Aleksandar Obradovic, a whistleblower from Serbia's western Valjevo town, was awarded by the House for Human Rights, for fighting for the public right to know how taxpayers money was spent and how a company important for the state safety worked, the Beta news agency reported on Tuesday.
Obradovic is still under house arrest, and his wife Katarina received the award on his behalf.
She read Obradovic's message. "Human Rights are the foundation of democracy, but in Serbia, it's only a word," he wrote.
Obradovic discovered shady arms trade deals in Serbia's Krusik ammunition factory where he worked, saying he had proof that top state officials were involved or aware of the contracts that were signed to benefit private firms and at the expense of the state-owned Krusik.
He was arrested at his workplace, put under house arrest, then imprisoned and after the public outcry was again put under the house arrest. His ordela lasts for almost three months. Obradovic is suspected of revealing business secrets, but his lawyer said there was no shred of evidence.

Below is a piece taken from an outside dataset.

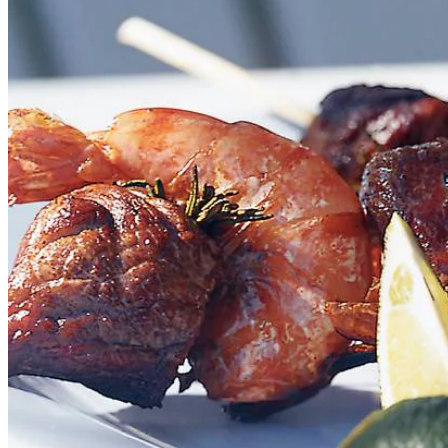
grof gemalen zwarte peper
Dit heb je nodig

"When the institutions become the hostage of private interests, they are the most dangerous threat and strictest punishment. That is the worst obstacle to the protection of human rights. A that is what Obradovic is facing," the award explanation said.
Besides Obradovic, the House for Human Rights awarded the Regulatory Institute for Renewable Energy and Environmental Protection (RERI) and Marija Ratkovic for contributing to the raising awareness of cervical cancer.